Поль взглянул и увидел, что Вильсон прав. Потом он сообразил, что Вильсон и другие, так напряженно трудившиеся в его пользу, не разделяют его личных горестей. Они бесспорно заслуживали благодарности. Поль взял себя в руки, подошел к ним и постарался проявить удовольствие от их радости и близкой победы.
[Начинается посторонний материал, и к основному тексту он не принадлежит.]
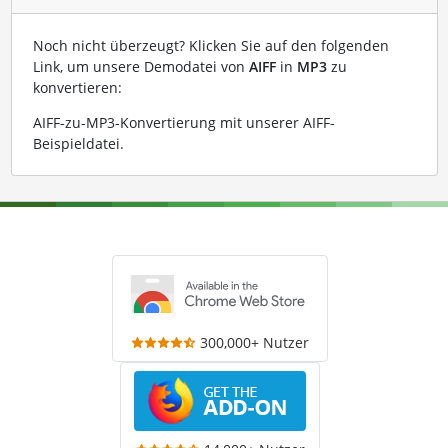
Noch nicht überzeugt? Klicken Sie auf den folgenden
Link, um unsere Demodatei von
AIFF
in
MP3
zu
konvertieren:
AIFF-zu-MP3-Konvertierung mit unserer AIFF-
Beispieldatei
.
300,000+ Nutzer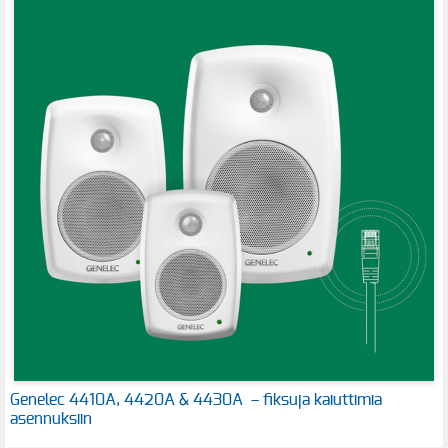
Genelec 4410A, 4420A & 4430A – fiksuja kaiuttimia
asennuksiin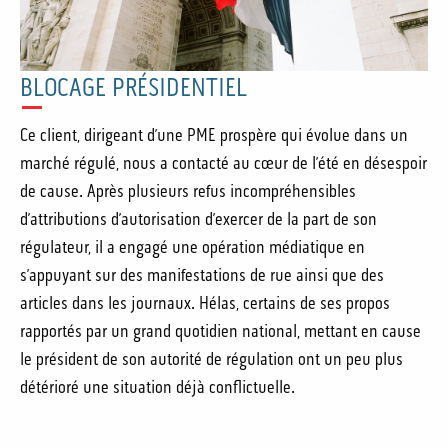
BLOCAGE PRÉSIDENTIEL
Ce client, dirigeant d’une PME prospère qui évolue dans un
marché régulé, nous a contacté au cœur de l’été en désespoir
de cause. Après plusieurs refus incompréhensibles
d’attributions d’autorisation d’exercer de la part de son
régulateur, il a engagé une opération médiatique en
s’appuyant sur des manifestations de rue ainsi que des
articles dans les journaux. Hélas, certains de ses propos
rapportés par un grand quotidien national, mettant en cause
le président de son autorité de régulation ont un peu plus
détérioré une situation déjà conflictuelle.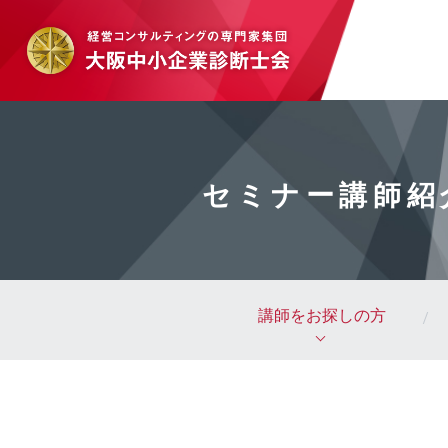
セミナー講師紹
講師をお探しの方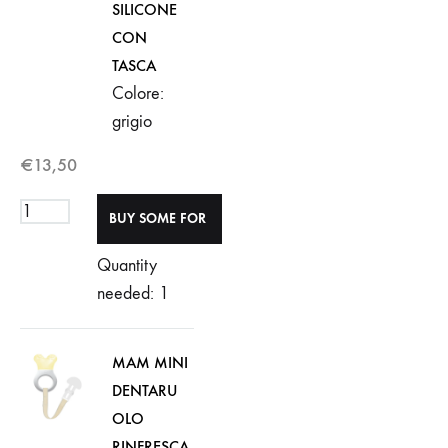
SILICONE
CON
TASCA
Colore:
grigio
€
13,50
Quantity
needed: 1
MAM MINI
DENTARU
OLO
RINFRESCA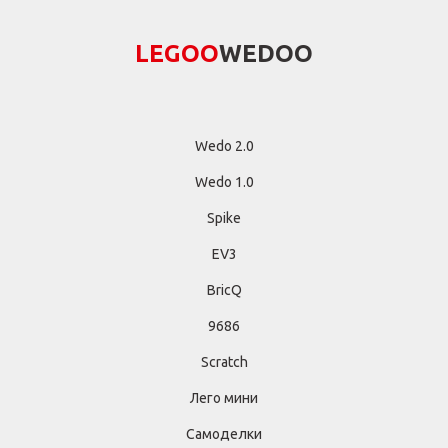
LEGОО
WEDОО
Wedo 2.0
Wedo 1.0
Spike
EV3
BricQ
9686
Scratch
Лего мини
Самоделки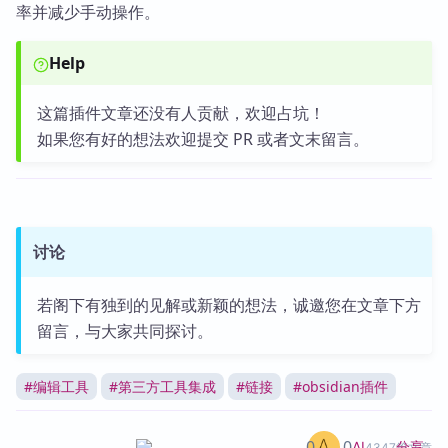
率并减少手动操作。
Help
这篇插件文章还没有人贡献，欢迎占坑！
如果您有好的想法欢迎提交 PR 或者文末留言。
讨论
若阁下有独到的见解或新颖的想法，诚邀您在文章下方
留言，与大家共同探讨。
#
编辑工具
#
第三方工具集成
#
链接
#
obsidian插件
0
0
分享
AI
4347篇文章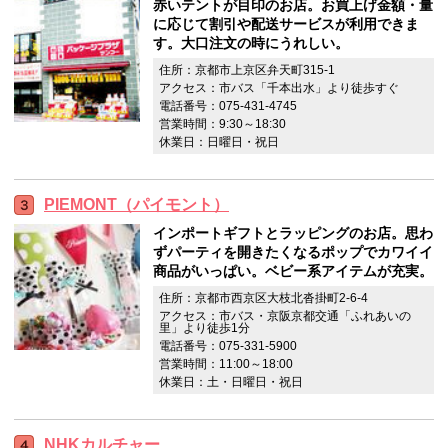
赤いテントが目印のお店。お買上げ金額・量
に応じて割引や配送サービスが利用できま
す。大口注文の時にうれしい。
住所：京都市上京区弁天町315-1
アクセス：市バス「千本出水」より徒歩すぐ
電話番号：075-431-4745
営業時間：9:30～18:30
休業日：日曜日・祝日
PIEMONT（パイモント）
インポートギフトとラッピングのお店。思わ
ずパーティを開きたくなるポップでカワイイ
商品がいっぱい。ベビー系アイテムが充実。
住所：京都市西京区大枝北沓掛町2-6-4
アクセス：市バス・京阪京都交通「ふれあいの
里」より徒歩1分
電話番号：075-331-5900
営業時間：11:00～18:00
休業日：土・日曜日・祝日
NHKカルチャー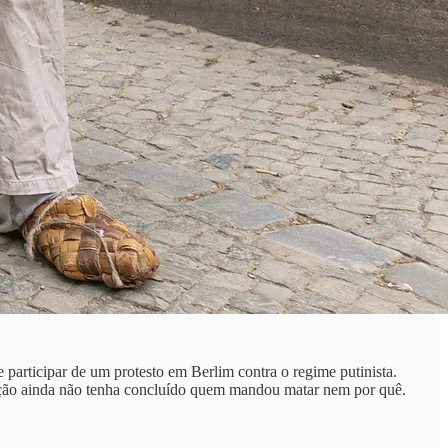
 participar de um protesto em Berlim contra o regime putinista.
gação ainda não tenha concluído quem mandou matar nem por quê.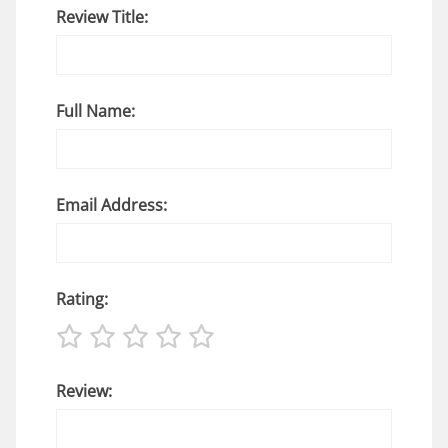
Review Title:
Full Name:
Email Address:
Rating:
Review: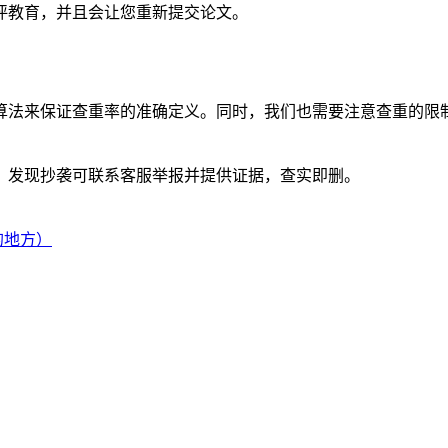
评教育，并且会让您重新提交论文。
算法来保证查重率的准确定义。同时，我们也需要注意查重的限
。发现抄袭可联系客服举报并提供证据，查实即删。
的地方）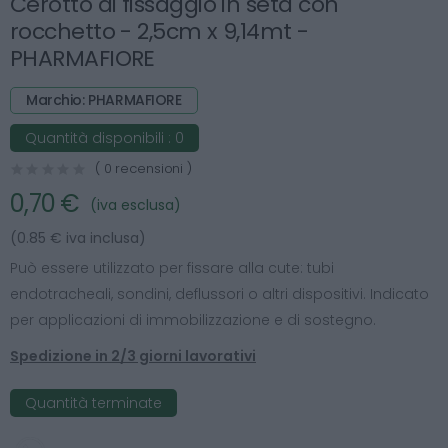
Cerotto di fissaggio in seta con
rocchetto - 2,5cm x 9,14mt -
PHARMAFIORE
Marchio: PHARMAFIORE
Quantità disponibili :
0
( 0 recensioni )
0,70 €
(iva esclusa)
(0.85 € iva inclusa)
Può essere utilizzato per fissare alla cute: tubi
endotracheali, sondini, deflussori o altri dispositivi. Indicato
per applicazioni di immobilizzazione e di sostegno.
Spedizione in 2/3 giorni lavorativi
Quantità terminate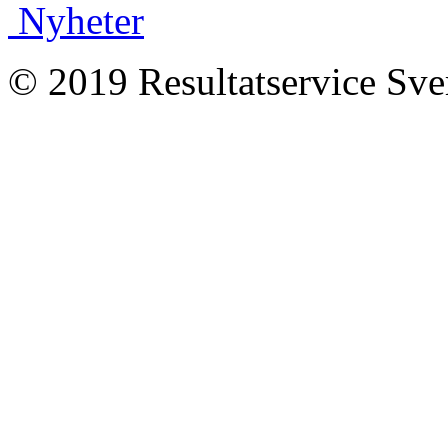
Nyheter
© 2019 Resultatservice Sve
Когда подсчитывали уже последние голоса, вошел служащий с письмом к Полю. Оно было доставлено посыльным. На конверте он узнал руку Джен. Он вскрыл его и прочел:
Мистер Фин умирает. Доктор говорит, что он не переживет ночи. Приезжайте, как только сможете.
Джен.
Около здания мэрии улица была забита народом. Люди прорывались сквозь ряды полиции, охранявшей подступы к парадной лестнице и подъезду. Люди висели на столбах электрических фонарей над головами толпы. Люди длинной линией вытянулись спиной к окнам магазинов на противоположной стороне улицы. Несмотря на холодную ночь, окна домов были открыты. В кулуарах мэрии, за стеклянными дверями, виднелось несколько фигур, двигавшихся взад и вперед, приходящих и уходящих, — членов комитетов, журналистов, служащих. Начал моросить дождь, но толпа не обращала на него внимания. Засверкали блестящие от влаги капюшоны непромокаемых плащей полицейских. Толпа хранила порядок, сдерживаемая внутренним напряжением. Все глаза были устремлены на безмолвное ярко освещенное здание, откуда должны были сообщить результаты.
В одном окне второго этажа был выставлен большой белый щит, пока совершенно чистый и загадочный. Под прямым углом к одной стороне здания тянулась Гей-стрит, шумные трамваи пробегали по ней взад и вперед, и все сидящие в них обращали взгляды к белому щиту в надежде прочесть не нем результаты выборов.
Вдруг показался человек, вышедший из зала в кулуары. Он бросил какие-то слова дожидавшимся там людям, те сразу зашумели и затем исчезли. Человек прошел в раскрывшиеся двери и показался под портиком над лестницей. Огромная толпа задвигалась и зашумела, и весть быстро пронеслась по рядам.
— Савелли. Большинством 1370 голосов.
И тотчас же раздались дикие возгласы торжества, толпа разбилась на тысячи волнующихся, как вспененное море, групп. Люди плясали, кричали, хлопали друг друга по спине, все пришло в движение. Белый щит осветился цифрами:
Савелли — 6135.
Фин — 4765.
Опять раздались шумные вопли, потом большое двойное окно в центре второго этажа распахнулось, и в нем окруженный мэром и служащими, появился Поль.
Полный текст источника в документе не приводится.